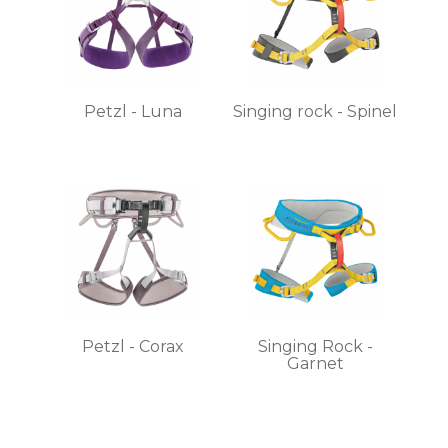
Petzl - Luna
Singing rock - Spinel
Petzl - Corax
Singing Rock -
Garnet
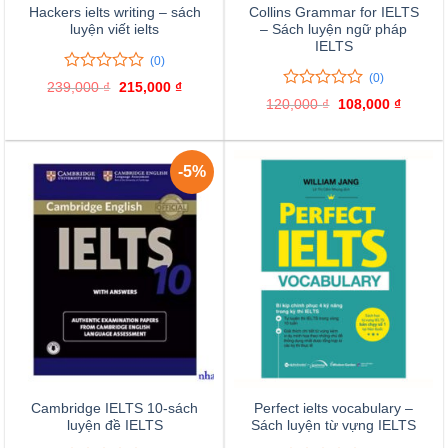
Hackers ielts writing – sách
Collins Grammar for IELTS
luyện viết ielts
– Sách luyện ngữ pháp
IELTS
(0)
(0)
0
0
239,000
₫
Giá
215,000
₫
Giá
trên
0
0
gốc
hiện
120,000
₫
Giá
108,000
₫
Giá
là:
tại
5
trên
gốc
hiện
239,000 ₫.
là:
đánh
là:
tại
5
215,000 ₫.
120,000 ₫.
là:
giá
đánh
108,000
giá
-5%
Cambridge IELTS 10-sách
Perfect ielts vocabulary –
luyện đề IELTS
Sách luyện từ vựng IELTS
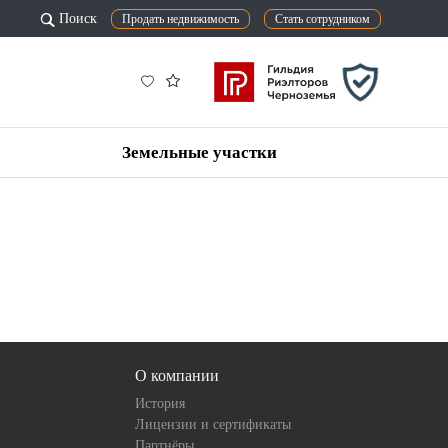
Поиск
Продать недвижимость
Стать сотрудником
Земельные участки
О компании
История
Лицензии и сертификаты
Партнёры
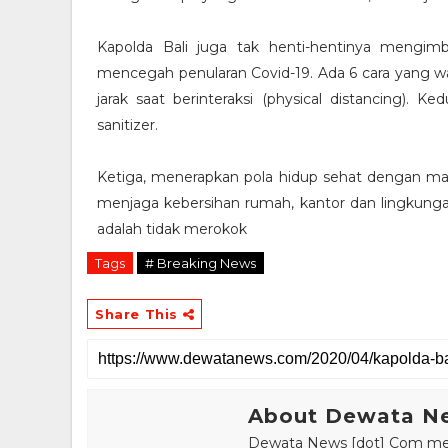
Kapolda Bali juga tak henti-hentinya mengim
mencegah penularan Covid-19. Ada 6 cara yang wa
jarak saat berinteraksi (physical distancing).
sanitizer.
Ketiga, menerapkan pola hidup sehat dengan maka
menjaga kebersihan rumah, kantor dan lingkungan
adalah tidak merokok
Tags
# Breaking News
Share This
About Dewata N
Dewata News [dot] Com meru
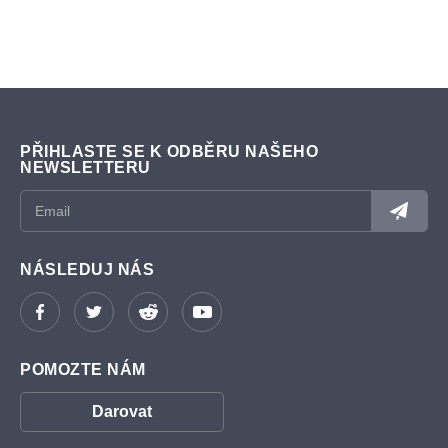
PŘIHLASTE SE K ODBĚRU NAŠEHO
NEWSLETTERU
NÁSLEDUJ NÁS
POMOZTE NÁM
Darovat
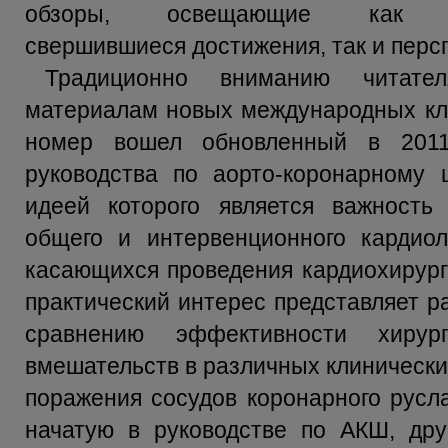
обзоры, освещающие как 
свершившиеся достижения, так и перс
Традиционно вниманию читате
материалам новых международных кли
номер вошел обновленный в 2011
руководства по аорто-коронарному 
идеей которого является важность 
общего и интервенционного кардиол
касающихся проведения кардиохирург
практический интерес представляет р
сравнению эффективности хирур
вмешательств в различных клинически
поражения сосудов коронарного русла
начатую в руководстве по АКШ, дру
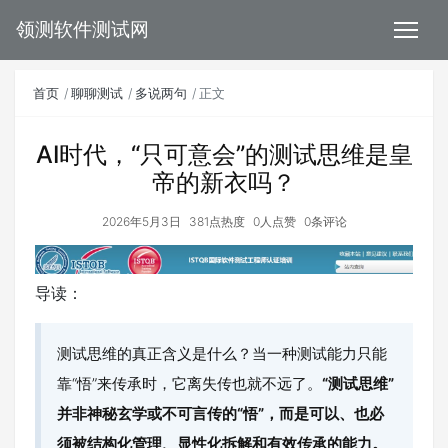
领测软件测试网
首页
聊聊测试
多说两句
正文
AI时代，“只可意会”的测试思维是皇
帝的新衣吗？
2026年5月3日
381点热度
0人点赞
0条评论
导读：
测试思维的真正含义是什么？当一种测试能力只能
靠“悟”来传承时，它离失传也就不远了。
“测试思维”
并非神秘玄学或不可言传的“悟”，而是可以、也必
须被结构化管理、显性化拆解和有效传承的能力。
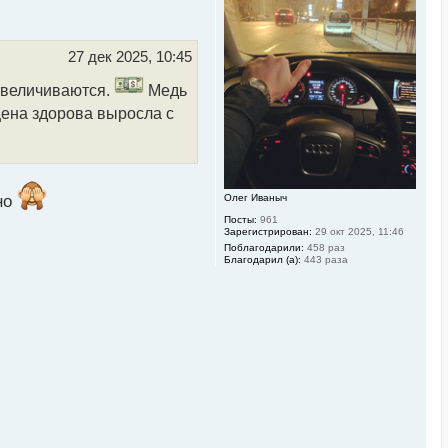
н
у
т
ь
27 дек 2025, 10:45
с
я
 увеличиваются.
Медь
к
н
цена здорова выросла с
а
ч
а
л
у
но
Олег Иваныч
Посты:
961
Зарегистрирован:
29 окт 2025, 11:46
Поблагодарили:
458 раз
Благодарил (а):
443 раза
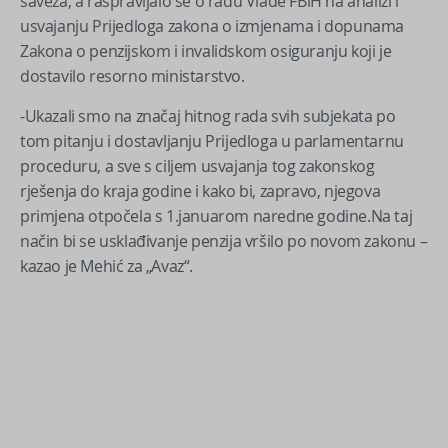
saveza, a raspravljalo se o radu Vlade FBiH na analizi i
usvajanju Prijedloga zakona o izmjenama i dopunama
Zakona o penzijskom i invalidskom osiguranju koji je
dostavilo resorno ministarstvo.
-Ukazali smo na značaj hitnog rada svih subjekata po
tom pitanju i dostavljanju Prijedloga u parlamentarnu
proceduru, a sve s ciljem usvajanja tog zakonskog
rješenja do kraja godine i kako bi, zapravo, njegova
primjena otpočela s 1.januarom naredne godine.Na taj
način bi se usklađivanje penzija vršilo po novom zakonu –
kazao je Mehić za „Avaz“.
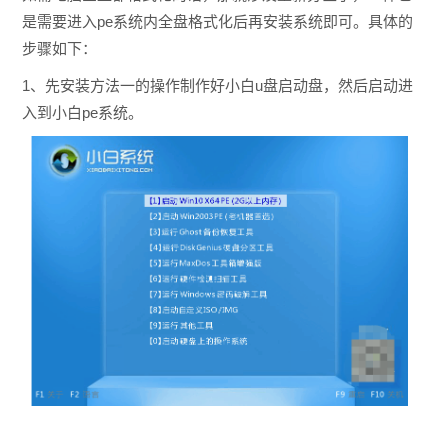
是需要进入pe系统内全盘格式化后再安装系统即可。具体的
步骤如下：
1、先安装方法一的操作制作好小白u盘启动盘，然后启动进
入到小白pe系统。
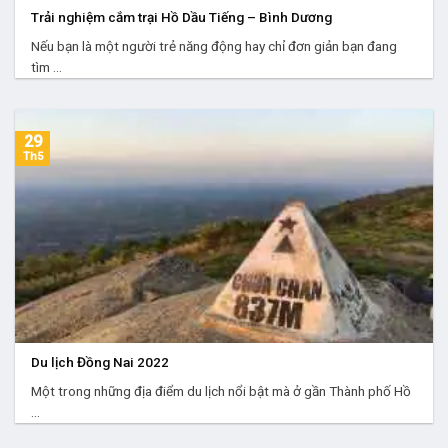
Trải nghiệm cắm trại Hồ Dầu Tiếng – Bình Dương
Nếu bạn là một người trẻ năng động hay chỉ đơn giản bạn đang
tìm ...
29
Th5
Du lịch Đồng Nai 2022
Một trong những địa điểm du lịch nổi bật mà ở gần Thành phố Hồ
...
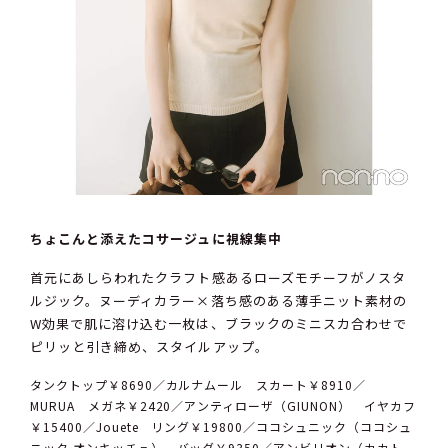
ちょこんと添えたコサージュに視線集中
首元にあしらわれたクラフト感あるローズモチーフがノスタ
ルジック。ヌーディカラー×落ち感のある薄手ニット素材の
W効果で肌に溶け込む一枚は、ブラックのミニスカ合わせで
ピリッと引き締め、スタイルアップ。
タンクトップ￥8690／カルナムール スカート￥8910／
MURUA メガネ￥2420／アンティローザ（GIUNON） イヤカフ
￥15400／Jouete リング￥19800／ココシュニック（ココシュ
ニック オンキッチュ） バッグ￥9350／アンビリオン（カカト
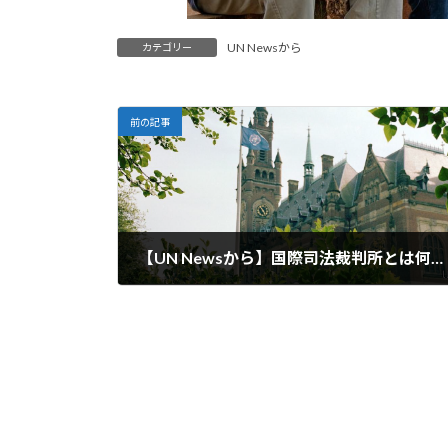
UN Newsから
カテゴリー
前の記事
【UN Newsから】国際司法裁判所とは何か？
2024-01-12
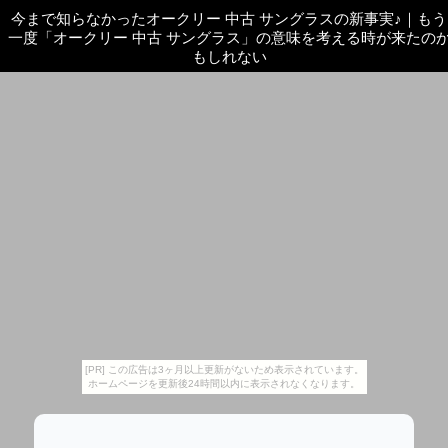
今まで知らなかったオークリー 中古 サングラスの新事実♪
｜
もう
一度「オークリー 中古 サングラス」の意味を考える時が来たの
もしれない
[PR] この広告は3ヶ月以上更新がないため表示されています。
ホームページを更新後24時間以内に表示されなくなります。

» **WORK TO BE COMPLETED**:
Transcribe every line of the listing above exactly; skip the pictures.

» **ANSWER TO THE EXERCISE**:
Petzl - Luna
Singing rock - Spinel
Petzl - Corax
Singing Rock -
Garnet
Hackers ielts writing – sách
Collins Grammar for IELTS
luyện viết ielts
– Sách luyện ngữ pháp
IELTS
(0)
(0)
0
0
239,000
₫
Giá
215,000
₫
Giá
trên
0
0
gốc
hiện
120,000
₫
Giá
108,000
₫
Giá
là:
tại
5
trên
gốc
hiện
239,000 ₫.
là:
đánh
là:
tại
5
215,000 ₫.
120,000 ₫.
là:
giá
đánh
108,000
giá
-5%
Cambridge IELTS 10-sách
Perfect ielts vocabulary –
luyện đề IELTS
Sách luyện từ vựng IELTS
Поиск
Продать недвижимость
Стать сотрудником
Земельные участки
О компании
История
Лицензии и сертификаты
Партнёры
Kapolda Bali juga tak henti-hentinya mengim
mencegah penularan Covid-19. Ada 6 cara yang wa
jarak saat berinteraksi (physical distancing).
sanitizer.
Ketiga, menerapkan pola hidup sehat dengan maka
menjaga kebersihan rumah, kantor dan lingkungan
adalah tidak merokok
Tags
# Breaking News
Share This
About Dewata N
Dewata News [dot] Com meru
PŘIHLASTE SE K ODBĚRU NAŠEHO
NEWSLETTERU
NÁSLEDUJ NÁS
POMOZTE NÁM
Darovat
обзоры, освещающие как 
свершившиеся достижения, так и перс
Традиционно вниманию читате
материалам новых международных кли
номер вошел обновленный в 2011
руководства по аорто-коронарному 
идеей которого является важность 
общего и интервенционного кардиол
касающихся проведения кардиохирург
практический интерес представляет р
сравнению эффективности хирур
вмешательств в различных клинически
поражения сосудов коронарного русла
начатую в руководстве по АКШ, дру
领测软件测试网
首页
聊聊测试
多说两句
正文
AI时代，“只可意会”的测试思维是皇
帝的新衣吗？
2026年5月3日
381点热度
0人点赞
0条评论
导读：
测试思维的真正含义是什么？当一种测试能力只能
靠“悟”来传承时，它离失传也就不远了。
“测试思维”
并非神秘玄学或不可言传的“悟”，而是可以、也必
须被结构化管理、显性化拆解和有效传承的能力。
н
у
т
ь
27 дек 2025, 10:45
с
я
 увеличиваются.
Медь
к
н
цена здорова выросла с
а
ч
а
л
у
но
Олег Иваныч
Посты:
961
Зарегистрирован:
29 окт 2025, 11:46
Поблагодарили:
458 раз
Благодарил (а):
443 раза
saveza, a raspravljalo se o radu Vlade FBiH na analizi i
usvajanju Prijedloga zakona o izmjenama i dopunama
Zakona o penzijskom i invalidskom osiguranju koji je
dostavilo resorno ministarstvo.
-Ukazali smo na značaj hitnog rada svih subjekata po
tom pitanju i dostavljanju Prijedloga u parlamentarnu
proceduru, a sve s ciljem usvajanja tog zakonskog
rješenja do kraja godine i kako bi, zapravo, njegova
primjena otpočela s 1.januarom naredne godine.Na taj
način bi se usklađivanje penzija vršilo po novom zakonu –
kazao je Mehić za „Avaz“.
是需要进入pe系统内全盘格式化后再安装系统即可。具体的
步骤如下：
1、先安装方法一的操作制作好小白u盘启动盘，然后启动进
入到小白pe系统。
Trải nghiệm cắm trại Hồ Dầu Tiếng – Bình Dương
Nếu bạn là một người trẻ năng động hay chỉ đơn giản bạn đang
tìm ...
29
Th5
Du lịch Đồng Nai 2022
Một trong những địa điểm du lịch nổi bật mà ở gần Thành phố Hồ
...
ちょこんと添えたコサージュに視線集中
首元にあしらわれたクラフト感あるローズモチーフがノスタ
ルジック。ヌーディカラー×落ち感のある薄手ニット素材の
W効果で肌に溶け込む一枚は、ブラックのミニスカ合わせで
ピリッと引き締め、スタイルアップ。
タンクトップ￥8690／カルナムール スカート￥8910／
MURUA メガネ￥2420／アンティローザ（GIUNON） イヤカフ
￥15400／Jouete リング￥19800／ココシュニック（ココシュ
ニック オンキッチュ） バッグ￥9350／アンビリオン（カカト
UN Newsから
カテゴリー
前の記事
【UN Newsから】国際司法裁判所とは何か？
2024-01-12
今まで知らなかったオークリー 中古 サングラスの新事実♪
｜
もう
一度「オークリー 中古 サングラス」の意味を考える時が来たの
もしれない
[PR] この広告は3ヶ月以上更新がないため表示されています。
ホームページを更新後24時間以内に表示されなくなります。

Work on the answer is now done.